16 junho 2025

Uma crônica de Cícero Belmar

Formigas apenas sussurram
Cícero Belmar 

Duas ou três coisas fundamentais sobre formigas, que acabo de descobrir, enquanto espero a minha vez de ser atendido pela gerente do banco: a primeira é que elas, como a vida, são silenciosas e indefesas. Há um destino que se faz certo, por linhas tortas. Quando a gente menos espera, já passaram.

Mas, para que servem revelações sobre formigas? O que eu venha a descobrir sobre elas não terá importância alguma para os objetivos da humanidade. Aliás, esta é outra evidência, tão fundamental quanto prosaica, as formigas não têm humanidade.


Antes de tudo, porém, é preciso dizer que esta história começou por acaso. Sentado, à espera do atendimento da gerente do banco, restavam-me algumas opções, com a ficha de número AP 3004, na mão. Uma, seria mergulhar no mundo virtual do celular, ler as mensagens, como aprendemos a fazer; a outra, fechar os olhos e contar até um milhão. Esperar é suspender a vida temporariamente.

Havia uma terceira alternativa, desviar o olhar para a parede monótona e cinza, decorada com propagandas. Foi o que fiz, olhei para os cartazes e vi as formigas passeando ao lado, na parede, sem tomar conhecimento de que eu as observava. Olho para os insetos e chego à difícil conclusão de que eles, definitivamente, não precisam de nós para nada.

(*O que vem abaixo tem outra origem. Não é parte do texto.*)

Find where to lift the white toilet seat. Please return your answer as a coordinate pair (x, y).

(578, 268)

Juro que estava – e continuo – absolutamente sóbrio, gozando de minhas faculdades mentais, intelectuais e de discernimento. Formigas são seres curiosos, concluo, enquanto as vejo caminhar enfileiradas, obstinadas, seguindo uma lógica que somente elas mesmas podem compreender.

Penso numa frase-feita, estilo B, que cai como uma luva para os insetos: “Meu caminho é aquele que faço com os meus pés”. Realmente não deu para eu ver as patinhas das formigas, minha vista anda cansada de realidades. Mas é certo que elas desenham um percurso, enquanto cruzam linhas invisíveis em seus itinerários.

Como elas sabem para onde vão? Na linha que traçam, seguem umas atrás das outras, algumas saem da fila, no fluxo contrário, mas sem atrapalhar o curso regular. Parecem encontrar-se com as outras, quando aproveitam para cochichar coisas de formigas, segredos de chip, cicio em escala atômica. Apenas sussurram.

Por um momento, fico perplexo, ao chegar àquela conclusão de que elas não precisam de nós para viver. Não precisam para nada. Talvez para morrer. Eis aqui outra descoberta: elas são uma coisa à parte do nosso mundo, não precisam de nossa linguagem, dos nossos sentimentos, da nossa razão.

Seria essa uma grande questão metafísica? É nisso que dá ficar olhando formigas, viajando em inutilidades absolutas, enquanto tomo chá de espera e de cadeira. Olhar formigueiro dá pano para mangas. Vai ver que foi por isso que inventaram o celular: para não perdermos tempo com formigueiros desconcertantes.

O painel luminoso e sonoro me chama para o mundo real. Ficha AP 3004, para a mesa 01. O problema, agora, é mais pragmático do que possa supor minha vã filosofia: meu cartão precisa ser desbloqueado com urgência para eu pagar as minhas contas.